- PROBLEM DETAILS -
Scan the data below for the string "note". Copy every line where it appears.
==== DATASET RECORDS ====
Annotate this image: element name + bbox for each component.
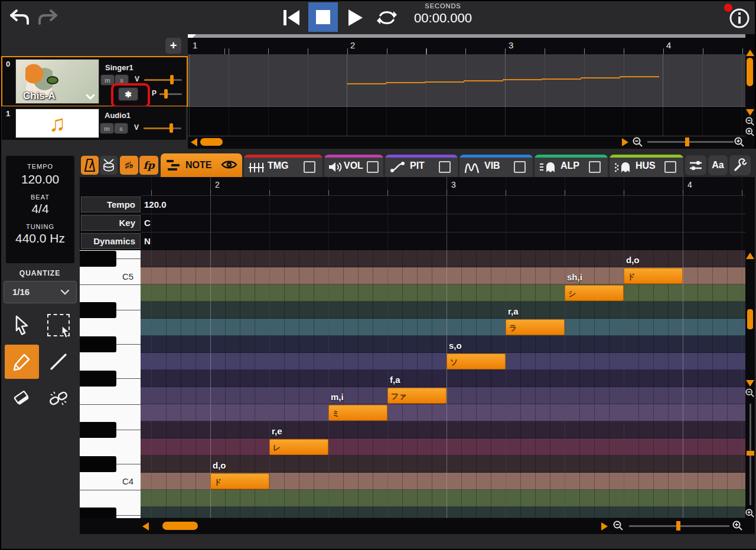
volume-slider-thumb[interactable] [170,75,174,84]
scroll-up-arrow[interactable] [746,50,754,56]
marquee-select-tool-button[interactable] [41,308,76,342]
volume-slider[interactable] [144,127,181,129]
audio-thumbnail[interactable]: ♫ [15,109,99,138]
tab-note[interactable]: NOTE [161,153,242,177]
piano-keyboard[interactable]: C5 C4 [80,250,141,518]
voice-selector[interactable]: Chis-A [15,59,99,104]
undo-button[interactable] [8,7,31,28]
midi-note[interactable]: シ [565,285,624,301]
timeline-zoom-thumb[interactable] [685,138,689,146]
pencil-tool-button[interactable] [5,345,39,379]
zoom-out-icon[interactable] [613,520,624,531]
volume-slider-thumb[interactable] [170,123,173,133]
scroll-left-arrow[interactable] [191,138,197,146]
track-row-audio[interactable]: 1 ♫ Audio1 m s V [1,106,187,140]
tab-alp-checkbox[interactable] [589,161,601,173]
tuning-value[interactable]: 440.0 Hz [6,231,74,245]
midi-note[interactable]: ラ [506,319,565,335]
timeline-v-scrollbar-thumb[interactable] [747,58,753,86]
midi-note[interactable]: ファ [387,388,447,404]
pointer-tool-button[interactable] [5,308,39,342]
zoom-in-icon[interactable] [745,127,756,138]
piano-black-key[interactable] [80,371,116,387]
parameter-toggles-button[interactable] [685,155,706,175]
eye-icon[interactable] [221,159,237,171]
scroll-right-arrow[interactable] [601,522,608,531]
tab-pit-checkbox[interactable] [439,161,451,173]
beat-value[interactable]: 4/4 [6,202,74,216]
pan-slider[interactable] [159,93,182,95]
info-button[interactable] [728,7,751,30]
tab-vib-checkbox[interactable] [514,161,526,173]
piano-black-key[interactable] [80,251,116,267]
loop-button[interactable] [374,6,399,30]
tab-hus[interactable]: HUS [610,155,683,177]
midi-note[interactable]: ド [624,268,683,284]
solo-button[interactable]: s [114,123,128,134]
zoom-in-icon[interactable] [734,137,745,148]
dynamics-button[interactable]: fp [139,156,158,175]
midi-note[interactable]: ミ [328,405,387,421]
piano-black-key[interactable] [80,302,116,318]
scroll-down-arrow[interactable] [746,380,754,387]
track-row-singer[interactable]: 0 Chis-A Singer1 m s V ✱ P [1,56,188,107]
zoom-in-icon[interactable] [732,520,743,531]
tab-vib[interactable]: VIB [460,155,533,177]
accidentals-button[interactable]: ♯♭ [120,156,138,175]
roll-v-scrollbar-thumb[interactable] [747,309,753,329]
skip-to-start-button[interactable] [278,5,305,31]
tab-alp[interactable]: ALP [535,155,608,177]
pan-slider-thumb[interactable] [164,89,168,99]
piano-black-key[interactable] [80,336,116,352]
roll-vzoom-thumb[interactable] [747,451,754,456]
timeline-zoom-slider[interactable] [647,141,734,143]
scroll-left-arrow[interactable] [142,522,149,531]
timeline-h-scrollbar-thumb[interactable] [200,138,223,146]
add-track-button[interactable]: + [165,38,181,54]
zoom-out-icon[interactable] [745,117,756,127]
piano-black-key[interactable] [80,422,116,438]
timeline-ruler[interactable]: 1 2 3 4 [188,38,745,54]
tempo-value[interactable]: 120.00 [6,172,74,186]
midi-note[interactable]: レ [269,439,328,455]
tab-hus-checkbox[interactable] [664,161,676,173]
scroll-up-arrow[interactable] [746,253,754,259]
param-key-label[interactable]: Key [81,215,141,231]
tab-tmg-checkbox[interactable] [304,161,315,173]
roll-zoom-thumb[interactable] [676,521,680,531]
roll-h-scrollbar-thumb[interactable] [162,522,198,530]
zoom-out-icon[interactable] [633,137,643,148]
drum-button[interactable] [100,156,118,175]
line-tool-button[interactable] [41,345,76,379]
param-tempo-label[interactable]: Tempo [81,197,141,212]
lyrics-font-button[interactable]: Aa [708,155,728,175]
settings-button[interactable] [729,155,751,175]
star-button[interactable]: ✱ [118,87,138,101]
param-key-value[interactable]: C [144,218,151,228]
tab-tmg[interactable]: TMG [244,155,322,177]
zoom-out-icon[interactable] [745,388,756,399]
quantize-dropdown[interactable]: 1/16 [4,281,77,303]
tab-pit[interactable]: PIT [385,155,458,177]
mute-button[interactable]: m [100,123,114,134]
unlink-tool-button[interactable] [41,381,76,415]
piano-black-key[interactable] [80,508,116,518]
piano-black-key[interactable] [80,456,116,472]
scroll-down-arrow[interactable] [746,109,754,116]
midi-note[interactable]: ド [210,473,269,489]
play-button[interactable] [341,5,369,31]
tab-vol[interactable]: VOL [324,155,383,177]
metronome-button[interactable] [81,156,99,175]
tab-vol-checkbox[interactable] [367,161,379,173]
midi-note[interactable]: ソ [447,353,506,369]
zoom-in-icon[interactable] [745,509,756,519]
param-ruler[interactable]: 2 3 4 [141,177,745,195]
param-tempo-value[interactable]: 120.0 [144,199,167,209]
redo-button[interactable] [37,7,59,28]
param-dynamics-value[interactable]: N [144,236,151,246]
stop-button[interactable] [308,2,338,32]
timeline-track1-lane[interactable] [188,107,745,136]
eraser-tool-button[interactable] [5,381,39,415]
scroll-right-arrow[interactable] [622,138,628,146]
volume-slider[interactable] [144,79,182,81]
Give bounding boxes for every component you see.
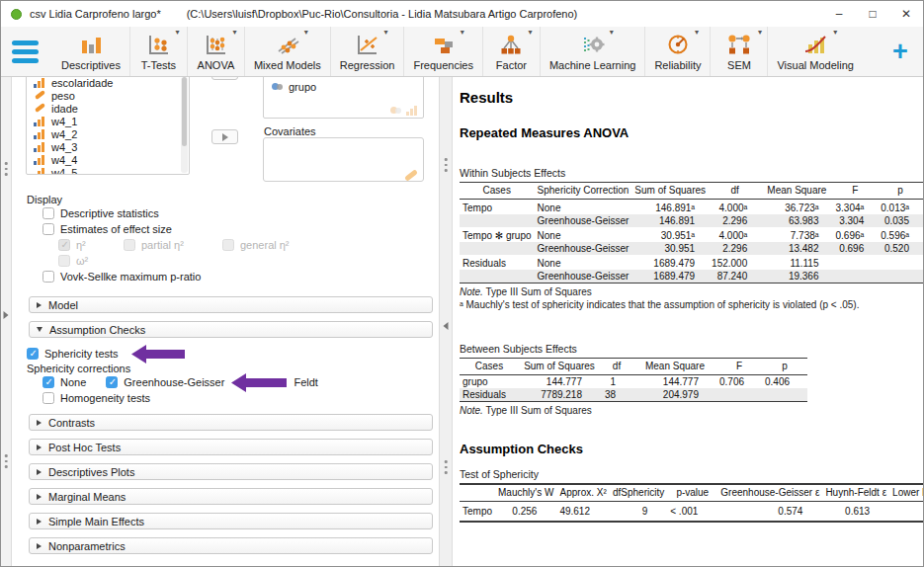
====
- EXERCISE RESPONSE -
tab-note[interactable]: NOTE [161,153,242,177]
midi-note[interactable]: シ [565,285,624,301]
midi-note[interactable]: ラ [506,319,565,335]
midi-note[interactable]: ファ [387,388,447,404]
midi-note[interactable]: ド [624,268,683,284]
midi-note[interactable]: ミ [328,405,387,421]
midi-note[interactable]: レ [269,439,328,455]
midi-note[interactable]: ド [210,473,269,489]
midi-note[interactable]: ソ [447,353,506,369]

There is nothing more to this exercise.